### Exercise materials
-*-*-

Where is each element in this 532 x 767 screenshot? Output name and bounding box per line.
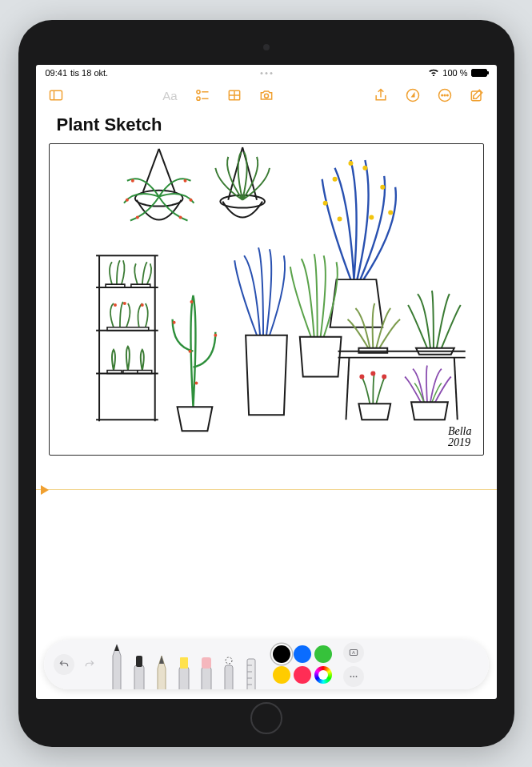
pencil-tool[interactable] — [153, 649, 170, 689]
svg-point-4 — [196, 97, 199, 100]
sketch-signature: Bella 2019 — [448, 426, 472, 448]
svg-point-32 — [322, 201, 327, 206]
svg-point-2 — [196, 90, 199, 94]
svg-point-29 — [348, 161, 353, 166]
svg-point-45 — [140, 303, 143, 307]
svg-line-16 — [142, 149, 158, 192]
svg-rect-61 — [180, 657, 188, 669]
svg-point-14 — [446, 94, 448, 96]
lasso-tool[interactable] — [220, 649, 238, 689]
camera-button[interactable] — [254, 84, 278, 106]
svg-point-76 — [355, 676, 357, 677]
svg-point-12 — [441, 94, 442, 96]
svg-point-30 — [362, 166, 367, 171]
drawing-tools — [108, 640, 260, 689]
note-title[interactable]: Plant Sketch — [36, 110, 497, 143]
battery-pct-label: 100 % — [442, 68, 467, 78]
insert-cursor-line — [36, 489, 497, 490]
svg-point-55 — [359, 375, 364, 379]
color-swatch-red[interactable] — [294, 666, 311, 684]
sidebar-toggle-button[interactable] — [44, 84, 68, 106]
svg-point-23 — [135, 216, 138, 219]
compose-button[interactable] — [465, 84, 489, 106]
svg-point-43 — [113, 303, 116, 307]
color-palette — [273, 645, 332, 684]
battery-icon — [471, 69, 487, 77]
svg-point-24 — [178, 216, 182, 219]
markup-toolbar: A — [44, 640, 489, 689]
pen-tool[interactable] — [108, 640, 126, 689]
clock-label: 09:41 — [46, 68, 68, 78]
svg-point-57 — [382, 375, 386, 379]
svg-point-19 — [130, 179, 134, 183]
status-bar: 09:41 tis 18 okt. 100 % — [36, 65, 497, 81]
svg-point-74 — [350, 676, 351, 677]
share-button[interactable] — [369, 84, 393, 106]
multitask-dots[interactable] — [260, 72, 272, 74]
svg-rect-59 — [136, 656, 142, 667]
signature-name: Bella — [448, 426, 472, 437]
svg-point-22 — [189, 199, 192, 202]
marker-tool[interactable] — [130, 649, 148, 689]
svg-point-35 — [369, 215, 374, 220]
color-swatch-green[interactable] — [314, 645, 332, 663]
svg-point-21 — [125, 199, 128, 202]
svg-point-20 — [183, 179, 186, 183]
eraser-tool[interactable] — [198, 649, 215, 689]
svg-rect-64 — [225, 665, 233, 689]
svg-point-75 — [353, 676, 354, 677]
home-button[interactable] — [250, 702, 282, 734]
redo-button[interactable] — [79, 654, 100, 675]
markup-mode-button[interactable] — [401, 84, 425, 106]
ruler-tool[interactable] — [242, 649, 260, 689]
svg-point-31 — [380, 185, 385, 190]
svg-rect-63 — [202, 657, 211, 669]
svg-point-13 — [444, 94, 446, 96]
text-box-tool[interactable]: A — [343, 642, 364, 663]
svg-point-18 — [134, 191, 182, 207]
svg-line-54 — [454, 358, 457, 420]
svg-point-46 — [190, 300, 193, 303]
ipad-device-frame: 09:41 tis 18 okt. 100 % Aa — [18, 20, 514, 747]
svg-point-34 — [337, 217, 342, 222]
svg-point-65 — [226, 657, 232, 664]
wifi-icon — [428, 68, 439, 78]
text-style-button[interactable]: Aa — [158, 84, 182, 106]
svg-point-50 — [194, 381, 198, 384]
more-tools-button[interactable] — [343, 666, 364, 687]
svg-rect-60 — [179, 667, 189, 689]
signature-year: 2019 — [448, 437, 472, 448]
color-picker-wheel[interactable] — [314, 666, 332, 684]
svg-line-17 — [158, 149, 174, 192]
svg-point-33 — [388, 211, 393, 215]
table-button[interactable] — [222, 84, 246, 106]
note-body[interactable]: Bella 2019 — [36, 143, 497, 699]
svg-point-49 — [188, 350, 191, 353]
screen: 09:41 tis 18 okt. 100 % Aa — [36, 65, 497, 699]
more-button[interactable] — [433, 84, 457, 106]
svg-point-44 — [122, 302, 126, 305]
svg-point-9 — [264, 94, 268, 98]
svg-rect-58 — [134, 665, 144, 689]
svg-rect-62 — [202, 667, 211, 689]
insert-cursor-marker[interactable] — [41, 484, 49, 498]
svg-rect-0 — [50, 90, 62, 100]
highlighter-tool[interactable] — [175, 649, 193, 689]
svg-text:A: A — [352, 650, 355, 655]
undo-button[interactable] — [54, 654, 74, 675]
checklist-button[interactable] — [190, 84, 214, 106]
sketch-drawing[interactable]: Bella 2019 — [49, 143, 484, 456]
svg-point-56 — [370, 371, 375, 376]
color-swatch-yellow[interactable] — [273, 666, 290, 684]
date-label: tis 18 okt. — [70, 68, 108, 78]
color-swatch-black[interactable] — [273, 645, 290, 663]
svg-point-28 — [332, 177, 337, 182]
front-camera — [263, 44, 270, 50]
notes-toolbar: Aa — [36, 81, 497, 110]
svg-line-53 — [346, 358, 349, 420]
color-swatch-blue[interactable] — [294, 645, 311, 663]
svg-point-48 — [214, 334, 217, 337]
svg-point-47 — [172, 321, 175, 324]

-*-*-

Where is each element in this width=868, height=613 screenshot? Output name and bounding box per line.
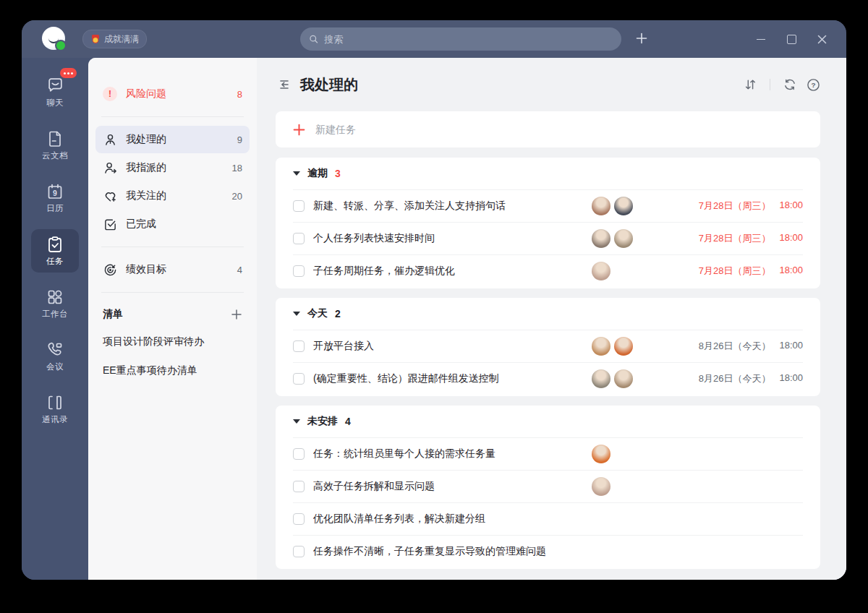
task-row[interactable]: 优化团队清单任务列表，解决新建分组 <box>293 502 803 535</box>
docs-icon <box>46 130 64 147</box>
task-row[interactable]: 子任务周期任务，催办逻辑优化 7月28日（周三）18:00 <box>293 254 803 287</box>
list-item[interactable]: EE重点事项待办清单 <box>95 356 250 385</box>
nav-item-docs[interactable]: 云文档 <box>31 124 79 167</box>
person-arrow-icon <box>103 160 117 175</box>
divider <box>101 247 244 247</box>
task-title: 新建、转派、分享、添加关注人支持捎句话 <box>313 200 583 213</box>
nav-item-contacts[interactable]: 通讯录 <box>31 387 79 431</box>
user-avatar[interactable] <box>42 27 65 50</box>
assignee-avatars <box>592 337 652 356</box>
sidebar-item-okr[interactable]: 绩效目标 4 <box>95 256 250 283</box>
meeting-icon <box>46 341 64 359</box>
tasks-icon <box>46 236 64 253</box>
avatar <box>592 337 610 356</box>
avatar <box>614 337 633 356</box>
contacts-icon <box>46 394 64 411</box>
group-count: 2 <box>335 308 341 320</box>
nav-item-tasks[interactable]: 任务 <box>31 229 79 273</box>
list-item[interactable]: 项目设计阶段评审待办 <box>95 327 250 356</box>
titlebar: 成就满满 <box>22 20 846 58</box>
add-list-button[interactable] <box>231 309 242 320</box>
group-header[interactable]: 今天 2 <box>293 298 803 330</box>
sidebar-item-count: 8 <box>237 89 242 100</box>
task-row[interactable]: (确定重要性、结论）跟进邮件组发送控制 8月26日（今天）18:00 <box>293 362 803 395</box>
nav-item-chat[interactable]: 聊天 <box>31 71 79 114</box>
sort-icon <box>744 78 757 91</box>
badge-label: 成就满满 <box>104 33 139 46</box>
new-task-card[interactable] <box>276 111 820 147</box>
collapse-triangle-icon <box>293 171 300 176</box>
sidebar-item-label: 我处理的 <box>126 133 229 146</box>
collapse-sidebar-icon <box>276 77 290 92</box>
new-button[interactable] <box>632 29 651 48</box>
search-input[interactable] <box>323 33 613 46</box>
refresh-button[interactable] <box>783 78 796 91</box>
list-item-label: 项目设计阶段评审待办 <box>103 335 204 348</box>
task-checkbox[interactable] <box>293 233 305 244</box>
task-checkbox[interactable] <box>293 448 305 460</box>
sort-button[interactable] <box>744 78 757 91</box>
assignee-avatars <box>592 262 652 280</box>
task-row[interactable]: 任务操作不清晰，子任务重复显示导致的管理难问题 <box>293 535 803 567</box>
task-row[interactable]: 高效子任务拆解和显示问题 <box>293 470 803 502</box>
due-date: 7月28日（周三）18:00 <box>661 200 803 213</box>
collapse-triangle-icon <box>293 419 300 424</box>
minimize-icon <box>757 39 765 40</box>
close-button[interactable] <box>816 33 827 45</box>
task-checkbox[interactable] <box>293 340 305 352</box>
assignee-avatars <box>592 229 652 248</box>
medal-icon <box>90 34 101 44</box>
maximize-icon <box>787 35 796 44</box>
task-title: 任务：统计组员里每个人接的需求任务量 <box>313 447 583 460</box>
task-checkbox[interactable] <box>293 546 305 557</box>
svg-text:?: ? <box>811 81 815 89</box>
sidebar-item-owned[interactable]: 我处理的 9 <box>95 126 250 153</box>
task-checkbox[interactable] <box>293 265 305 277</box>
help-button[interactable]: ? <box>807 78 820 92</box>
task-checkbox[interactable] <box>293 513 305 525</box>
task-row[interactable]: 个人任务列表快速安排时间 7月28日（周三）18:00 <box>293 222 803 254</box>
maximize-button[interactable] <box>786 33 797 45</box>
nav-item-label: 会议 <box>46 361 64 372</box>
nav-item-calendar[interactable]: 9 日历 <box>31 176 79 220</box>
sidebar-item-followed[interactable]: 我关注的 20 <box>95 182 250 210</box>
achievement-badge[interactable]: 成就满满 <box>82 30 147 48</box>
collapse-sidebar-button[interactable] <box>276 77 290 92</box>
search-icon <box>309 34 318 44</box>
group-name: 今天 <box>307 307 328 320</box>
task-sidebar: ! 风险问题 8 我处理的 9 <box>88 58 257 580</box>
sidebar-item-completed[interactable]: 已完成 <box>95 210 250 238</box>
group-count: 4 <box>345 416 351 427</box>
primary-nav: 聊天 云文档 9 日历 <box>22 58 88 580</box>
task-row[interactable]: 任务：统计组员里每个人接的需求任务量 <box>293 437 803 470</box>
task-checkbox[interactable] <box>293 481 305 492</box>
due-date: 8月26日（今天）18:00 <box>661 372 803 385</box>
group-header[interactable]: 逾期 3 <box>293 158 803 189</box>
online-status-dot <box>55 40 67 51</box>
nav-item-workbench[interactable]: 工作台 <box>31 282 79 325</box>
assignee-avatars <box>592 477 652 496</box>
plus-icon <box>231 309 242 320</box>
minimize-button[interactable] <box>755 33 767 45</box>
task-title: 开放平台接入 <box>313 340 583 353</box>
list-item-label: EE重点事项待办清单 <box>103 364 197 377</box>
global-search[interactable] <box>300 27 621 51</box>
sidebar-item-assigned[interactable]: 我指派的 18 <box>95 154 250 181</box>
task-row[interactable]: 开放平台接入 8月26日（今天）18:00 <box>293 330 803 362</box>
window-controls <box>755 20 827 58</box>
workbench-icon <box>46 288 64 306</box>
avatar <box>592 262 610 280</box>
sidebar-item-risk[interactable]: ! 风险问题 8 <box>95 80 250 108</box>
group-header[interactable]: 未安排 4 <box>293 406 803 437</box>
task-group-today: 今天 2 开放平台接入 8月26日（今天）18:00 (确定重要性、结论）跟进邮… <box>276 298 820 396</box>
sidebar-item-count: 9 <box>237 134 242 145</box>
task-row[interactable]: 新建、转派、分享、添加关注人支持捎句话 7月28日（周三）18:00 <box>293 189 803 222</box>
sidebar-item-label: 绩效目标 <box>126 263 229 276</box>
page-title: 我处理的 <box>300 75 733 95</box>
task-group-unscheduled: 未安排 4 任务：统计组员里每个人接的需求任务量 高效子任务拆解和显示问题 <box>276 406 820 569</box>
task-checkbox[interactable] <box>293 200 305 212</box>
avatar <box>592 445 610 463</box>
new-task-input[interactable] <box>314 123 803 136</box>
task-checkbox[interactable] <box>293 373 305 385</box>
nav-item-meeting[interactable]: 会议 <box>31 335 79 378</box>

-*-*-

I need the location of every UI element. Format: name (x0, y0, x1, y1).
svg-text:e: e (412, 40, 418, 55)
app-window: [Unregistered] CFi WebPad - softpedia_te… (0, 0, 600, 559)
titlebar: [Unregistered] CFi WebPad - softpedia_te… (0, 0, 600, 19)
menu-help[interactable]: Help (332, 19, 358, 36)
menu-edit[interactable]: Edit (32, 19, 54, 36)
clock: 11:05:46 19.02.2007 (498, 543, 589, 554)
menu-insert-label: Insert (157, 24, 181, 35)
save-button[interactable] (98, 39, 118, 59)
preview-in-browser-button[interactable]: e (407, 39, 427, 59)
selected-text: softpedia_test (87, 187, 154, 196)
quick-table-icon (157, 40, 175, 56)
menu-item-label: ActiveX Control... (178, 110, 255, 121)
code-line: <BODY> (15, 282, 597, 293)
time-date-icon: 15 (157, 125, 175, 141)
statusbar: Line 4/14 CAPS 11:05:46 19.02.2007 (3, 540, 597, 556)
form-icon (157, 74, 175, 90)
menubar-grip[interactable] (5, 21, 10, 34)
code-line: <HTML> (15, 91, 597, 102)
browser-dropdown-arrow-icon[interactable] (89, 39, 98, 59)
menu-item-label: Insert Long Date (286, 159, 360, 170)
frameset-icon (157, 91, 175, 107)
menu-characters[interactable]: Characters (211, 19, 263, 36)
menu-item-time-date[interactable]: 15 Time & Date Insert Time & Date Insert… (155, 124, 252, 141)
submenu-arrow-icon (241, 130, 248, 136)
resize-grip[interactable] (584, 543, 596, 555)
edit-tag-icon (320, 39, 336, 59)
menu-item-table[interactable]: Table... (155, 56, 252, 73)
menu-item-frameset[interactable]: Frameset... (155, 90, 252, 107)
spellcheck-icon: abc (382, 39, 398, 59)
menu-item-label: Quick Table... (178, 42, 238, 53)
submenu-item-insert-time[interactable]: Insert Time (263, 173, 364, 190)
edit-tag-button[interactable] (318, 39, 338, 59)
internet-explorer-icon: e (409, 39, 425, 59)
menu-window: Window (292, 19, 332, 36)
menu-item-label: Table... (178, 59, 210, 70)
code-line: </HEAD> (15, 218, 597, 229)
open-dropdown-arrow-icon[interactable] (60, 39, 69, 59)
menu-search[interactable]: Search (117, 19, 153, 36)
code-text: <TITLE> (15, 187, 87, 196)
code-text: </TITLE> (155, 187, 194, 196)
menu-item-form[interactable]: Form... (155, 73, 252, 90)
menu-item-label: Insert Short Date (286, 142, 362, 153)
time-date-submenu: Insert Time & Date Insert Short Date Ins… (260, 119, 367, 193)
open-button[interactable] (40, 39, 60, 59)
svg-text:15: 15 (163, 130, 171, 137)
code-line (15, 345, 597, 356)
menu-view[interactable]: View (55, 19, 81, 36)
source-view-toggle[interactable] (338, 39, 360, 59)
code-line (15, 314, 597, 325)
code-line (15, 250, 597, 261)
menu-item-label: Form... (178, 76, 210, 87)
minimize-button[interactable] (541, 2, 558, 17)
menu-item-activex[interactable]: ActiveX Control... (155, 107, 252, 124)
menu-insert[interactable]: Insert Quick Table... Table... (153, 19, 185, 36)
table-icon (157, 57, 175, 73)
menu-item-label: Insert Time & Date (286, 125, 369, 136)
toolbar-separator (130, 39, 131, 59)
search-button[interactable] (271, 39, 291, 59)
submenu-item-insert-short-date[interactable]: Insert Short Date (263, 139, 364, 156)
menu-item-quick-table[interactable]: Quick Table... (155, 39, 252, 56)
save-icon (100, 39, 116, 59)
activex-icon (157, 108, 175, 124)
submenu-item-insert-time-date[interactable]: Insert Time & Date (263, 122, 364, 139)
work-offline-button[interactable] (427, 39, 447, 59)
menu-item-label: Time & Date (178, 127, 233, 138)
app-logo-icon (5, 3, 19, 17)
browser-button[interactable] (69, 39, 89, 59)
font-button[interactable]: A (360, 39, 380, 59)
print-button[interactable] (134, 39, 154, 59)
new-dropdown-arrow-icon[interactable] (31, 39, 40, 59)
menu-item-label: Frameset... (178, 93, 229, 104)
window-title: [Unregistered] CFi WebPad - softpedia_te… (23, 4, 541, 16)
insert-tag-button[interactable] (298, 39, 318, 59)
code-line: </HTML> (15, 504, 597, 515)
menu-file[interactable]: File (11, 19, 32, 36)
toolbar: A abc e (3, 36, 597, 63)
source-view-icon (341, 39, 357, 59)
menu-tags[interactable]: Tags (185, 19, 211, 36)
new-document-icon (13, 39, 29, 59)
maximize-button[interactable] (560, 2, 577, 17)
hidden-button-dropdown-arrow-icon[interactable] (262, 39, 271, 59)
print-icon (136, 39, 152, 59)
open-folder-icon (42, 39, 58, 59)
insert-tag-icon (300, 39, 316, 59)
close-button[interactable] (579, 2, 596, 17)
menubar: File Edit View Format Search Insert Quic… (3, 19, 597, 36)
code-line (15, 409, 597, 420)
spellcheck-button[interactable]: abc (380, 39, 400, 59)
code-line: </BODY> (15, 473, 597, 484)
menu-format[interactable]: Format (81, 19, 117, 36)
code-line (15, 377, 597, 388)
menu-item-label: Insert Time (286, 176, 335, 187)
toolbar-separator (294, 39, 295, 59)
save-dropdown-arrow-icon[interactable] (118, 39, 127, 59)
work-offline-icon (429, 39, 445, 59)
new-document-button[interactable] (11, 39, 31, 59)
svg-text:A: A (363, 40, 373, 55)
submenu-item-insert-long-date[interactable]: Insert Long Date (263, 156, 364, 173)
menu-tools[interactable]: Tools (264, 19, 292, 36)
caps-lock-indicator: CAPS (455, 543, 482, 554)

-*-*-

### Directions for this task
Pull every line with "badge" from the records.

### Exercise response
badge-label: 成就满满 <box>104 33 139 46</box>
achievement-badge[interactable]: 成就满满 <box>82 30 147 48</box>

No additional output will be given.